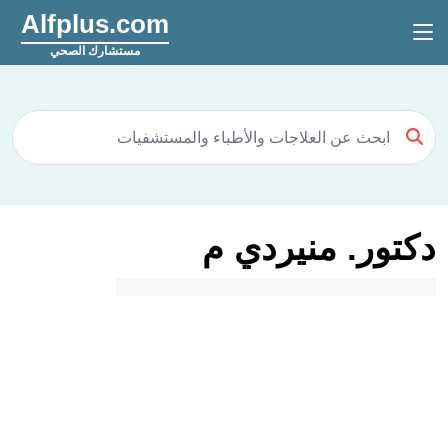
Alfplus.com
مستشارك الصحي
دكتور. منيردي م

--

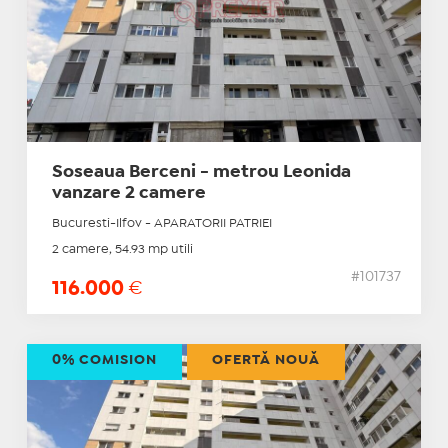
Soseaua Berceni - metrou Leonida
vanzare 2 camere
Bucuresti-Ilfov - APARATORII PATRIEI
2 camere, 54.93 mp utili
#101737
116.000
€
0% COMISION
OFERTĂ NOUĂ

■ ABOUT THIS TASK
Filter the records above down to the lines that hold the string "camere".

■ RESPONSE TO THIS EXERCISE
vanzare 2 camere
2 camere, 54.93 mp utili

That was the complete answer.